What is true of God who
in love came, died and rose is to be true of us Paul writes. I have been crucified with Christ; it is no
longer I who live, but it is Christ who lives in me. And the life I now live in
the flesh I live by faith in the Son of God, who loved me and gave himself
for me.
The sacrament of
baptism contains all of this potential shaping of our lives to be like God as
Paul taught in his letter to Rome. I strongly commend reading Romans for more
meat of the kind I am sharing. It is probably the most significant Christian
writing and it’s shaped the Christian vision of God as much as words can ever
shape that vision. Do you not know Paul writes in Romans 6:3-4 that all of us who have been baptized into Christ Jesus were baptized
into his death? Therefore we have been buried with him by baptism into
death, so that, just as Christ was raised from the dead by the glory of the
Father, so we too might walk in newness of life.
Paul’s view of God is
inseparable from Jesus Christ with whom he has a mystical union. He looks at
the Cross and sees our cleansing from
sin into holiness. He walks with the risen Lord Jesus who gives us newness of life. He witnesses in his
writings how the Holy Spirit pours the love of Jesus into our hearts.
If you’ve no time to read much of Paul this week, at least try reading
Romans Chapter 8. It’s one of my own purple passages that speaks of life and
love in Jesus Christ. In verse 11 it speaks of God who gives life to (our) mortal bodies…through his Spirit that dwells in
(us). It goes on in v28 of Romans 8 to say words of supreme encouragement: all things work together for good for those
who love God. The last verse of Chapter 8 in the Message translation reads:
Absolutely nothing can get between us and
God’s love because of the way that Jesus our Master has embraced us.

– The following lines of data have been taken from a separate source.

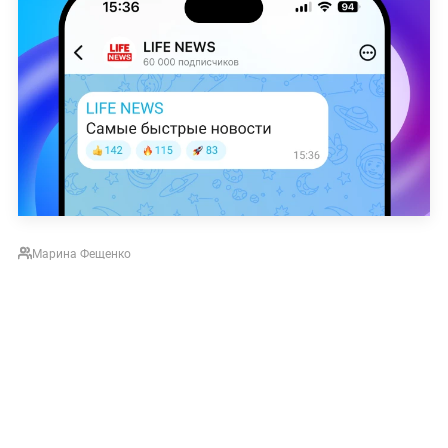
Марина Фещенко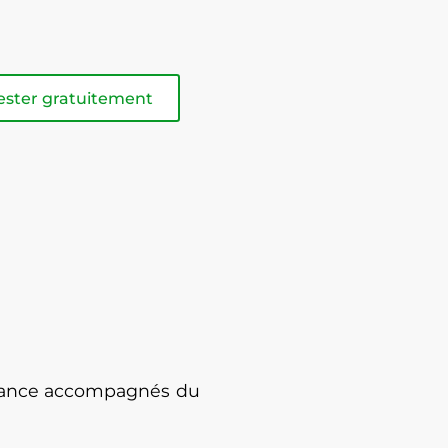
ester gratuitement
enance accompagnés du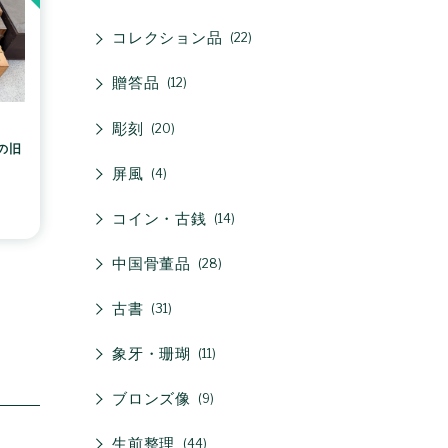
コレクション品
22
贈答品
12
彫刻
20
の旧
屏風
4
コイン・古銭
14
中国骨董品
28
古書
31
象牙・珊瑚
11
ブロンズ像
9
生前整理
44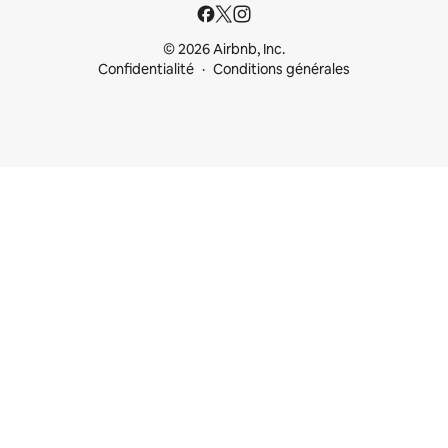
© 2026 Airbnb, Inc.
Confidentialité
Conditions générales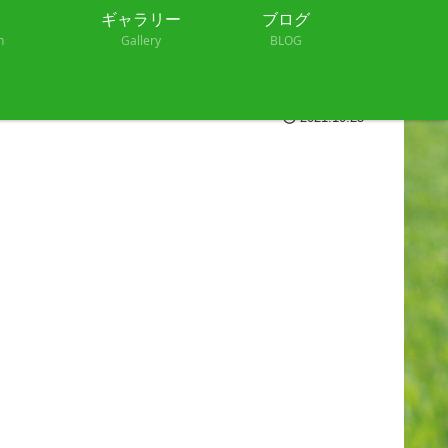
ギャラリー
ブログ
n
Gallery
BLOG
2021.10.25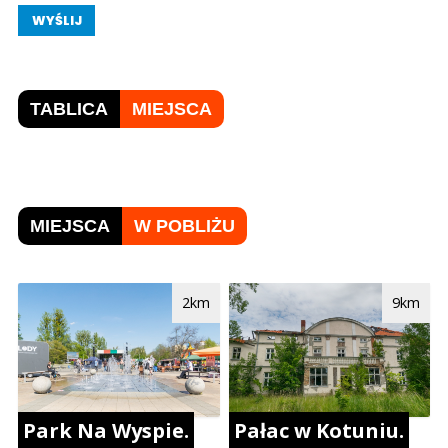
WYŚLIJ
TABLICA
MIEJSCA
MIEJSCA
W POBLIŻU
2km
9km
Park Na Wyspie.
Pałac w Kotuniu.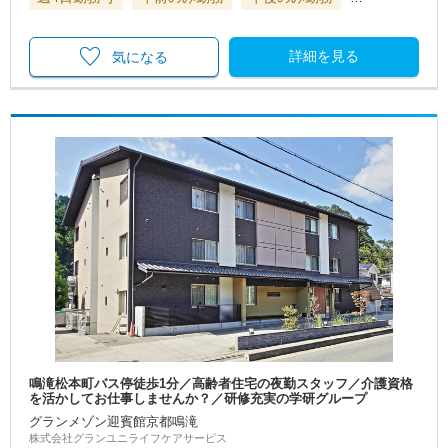
詳細を見る
気になる
鳴滝松本町バス停徒歩1分／高齢者住宅の夜勤スタッフ／介護資格
を活かしてお仕事しませんか？／研修充実の学研グループ
グランメゾン迎賓館京都鳴滝
株式会社グランユニライフケアサービス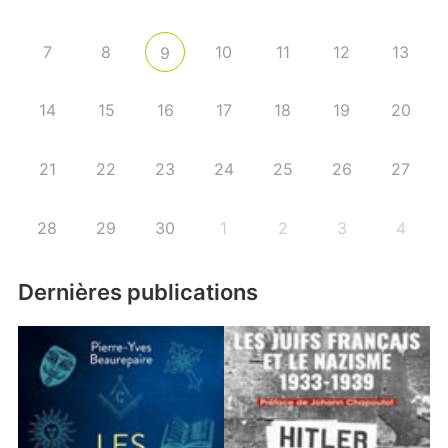
7
8
10
11
12
13
9
14
15
16
17
18
19
20
21
22
23
24
25
26
27
28
29
30
1
2
3
4
Dernières publications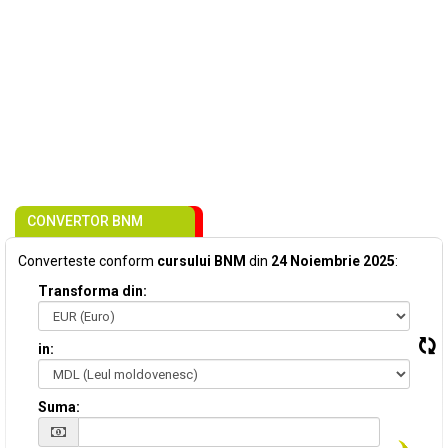
CONVERTOR BNM
Converteste conform
cursului BNM
din
24 Noiembrie 2025
:
Transforma din:
in:
Suma: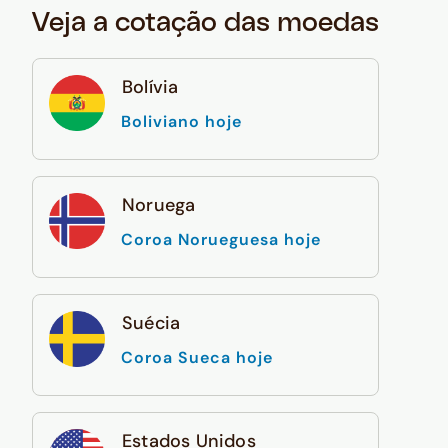
Veja a cotação das moedas
Bolívia
Boliviano hoje
Noruega
Coroa Norueguesa hoje
Suécia
Coroa Sueca hoje
Estados Unidos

The letter to the Romans and Paul’s other
twelve letters are a tonic to anyone’s Christian faith. Last week I mentioned how
the four shortest letters could be remembered using the vowel alphabet – a, e,
i, o – Galatians, Ephesians, Philippians, Colossians.
We’re reading Galatians on Sundays. Why not read Ephesians, full of God’s truth
and readable in 20 minutes, or Philippians, just as short and full of joy or
Colossians, again just 4 Chapters.
My
purpose this month and next is to give you a taster of Paul’s letters. You need
more than a ten minute sermon to get into Paul’s wisdom on God and once again times
up – though I’d again encourage you to put in extra time at home, pick up your
bible and let Paul speak to you himself – and God through him.